Is deze 'totaal nieuwe theaterbeleving' de toekomst? Dat gaat Van Eyle te ver. "Een monoloog van iemand op een stoel kan net zo'n impact hebben als zestig schuivende panelen. Er is wel iets moois bijgekomen."
Winst ziet ze op een ander terrein. "Musical- en toneelacteurs lopen zo heerlijk organisch door elkaar heen. 25 jaar geleden wilde een toneelacteur niet dood gevonden worden in een musical. Nu bellen ze zelf op, mag ik ook?"
Net de Keukenhof
Na zijn bezoek vergeleek Herman van Veen de voorstelling met de Keukenhof, zegt Fred Boot. "Hij doelde op de eeuwigheidswaarde ervan. Er is steeds een nieuwe generatie die het wil zien. Het is er altijd, of het komt altijd weer terug."
Hoe lang zijn musical nog loopt weet Boot niet. Het terrein is beschikbaar tot 2018.
"Opvallend is dat veel bezoekers terugkomen. Twintig procent heeft de voorstelling vaker gezien, een cijfer dat in de musicalwereld gigantisch is. Zakelijke gasten nemen de tweede keer hun gezin of ouders mee. Grootouders hun kleinkinderen."

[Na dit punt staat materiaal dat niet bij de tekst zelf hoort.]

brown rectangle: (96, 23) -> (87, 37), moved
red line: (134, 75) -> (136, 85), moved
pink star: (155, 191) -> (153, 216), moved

Dat willen herbeleven komt volgens Boot niet alleen door de overrompeldende techniek. "De voorstelling gaat over het doorvertellen van verhalen. Niet alleen van Erik Hazelhoff, maar juist het verhaal van je eigen familie. Wat hebben mijn ouders meegemaakt in de oorlog, en hoe vertel ik dat aan mijn kinderen? Daarmee doet de voorstelling gelukkig ook recht aan wat ik Erik had beloofd in mijn eerste mailtje. We hadden de nobele ambitie de geschiedenis levend te houden."